Il n’y a aucun autre moyen de parvenir à sa propre vérité que de se risquer à aller la rencontrer, et elle est toujours là, dansante derrière les voiles des images dont elle se pare. Il n’y aucune autre voie, si le domaine de l’imagination vous appelle, que d’enfourcher votre propre monture et de quitter tous les chemins pré-établis. Ceux qui sont allés par là peuvent seulement dire que le voyage vaut tous les risques encourus, et que finalement les dragons qui pourraient bien être rencontrés sont peut-être bien, comme le disait Rilke, « des princesses qui attendent de nous voir beaux et courageux. » Il y aura des gardiens bien sûr sur la route, et le mot de passe pour franchir leurs barrages est toujours le même : « imaginatio vera est », ce qui signifie « l’imagination est vraie ». Il vous faudra traiter tous les personnages rencontrés comme ayant autant de réalité psychique que vous-même, et cela vous tendra un miroir interrogeant la nature même de la réalité de votre « moi », de cette identité à laquelle vous tenez tant. Vous vous découvrirez multiple, et cependant toujours un, ou une (ou les deux) dans, ou derrière, la multiplicité chatoyante des personnages peuplant votre psyché. 

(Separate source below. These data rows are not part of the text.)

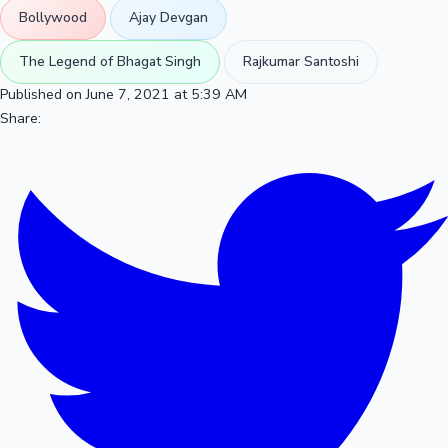
Bollywood
Ajay Devgan
The Legend of Bhagat Singh
Rajkumar Santoshi
Published on June 7, 2021 at 5:39 AM
Share: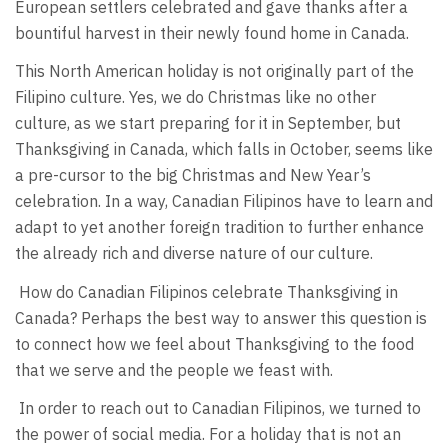
European settlers celebrated and gave thanks after a
bountiful harvest in their newly found home in Canada.
This North American holiday is not originally part of the
Filipino culture. Yes, we do Christmas like no other
culture, as we start preparing for it in September, but
Thanksgiving in Canada, which falls in October, seems like
a pre-cursor to the big Christmas and New Year’s
celebration. In a way, Canadian Filipinos have to learn and
adapt to yet another foreign tradition to further enhance
the already rich and diverse nature of our culture.
How do Canadian Filipinos celebrate Thanksgiving in
Canada? Perhaps the best way to answer this question is
to connect how we feel about Thanksgiving to the food
that we serve and the people we feast with.
In order to reach out to Canadian Filipinos, we turned to
the power of social media. For a holiday that is not an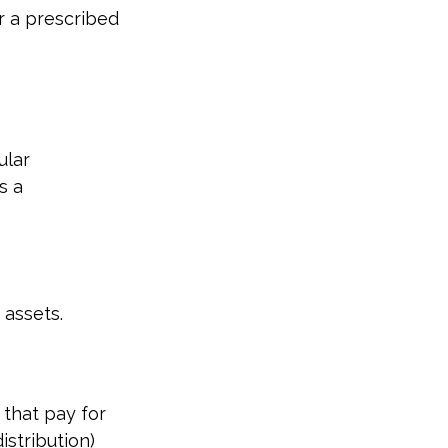
r a prescribed
ular
s a
 assets.
that pay for
stribution)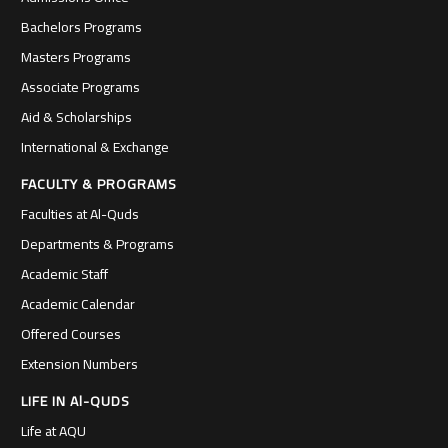
Bachelors Programs
Masters Programs
Associate Programs
Aid & Scholarships
International & Exchange
FACULTY & PROGRAMS
Faculties at Al-Quds
Departments & Programs
Academic Staff
Academic Calendar
Offered Courses
Extension Numbers
LIFE IN Al-QUDS
Life at AQU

Finalement, inévitablement, vous vous rendrez compte que les anciens contes et mythes qui parlaient de voyages initiatiques aux confins du monde, de trésor gardé par des monstres qui ne dorment que d’un œil, de dieux et de déesses marchant anonymement sur terre, disaient vrais. Il vous faudra écrire votre propre Livre Rouge, sans copier sur ceux qui vous ont précédé car de toute façon, l’œuvre est toujours unique, singulière. Et peut-être enfin retrouverez-vous Jung et Corbin, l’un assis en Jâbarsâ et l’autre en Jâbalqâ, les deux cités d’émeraude du Mundus Imaginalis, qui vous accueilleront en souriant et vous féliciteront, car d’une certaine façon, vous aurez alors accompli quelque chose de votre humanité.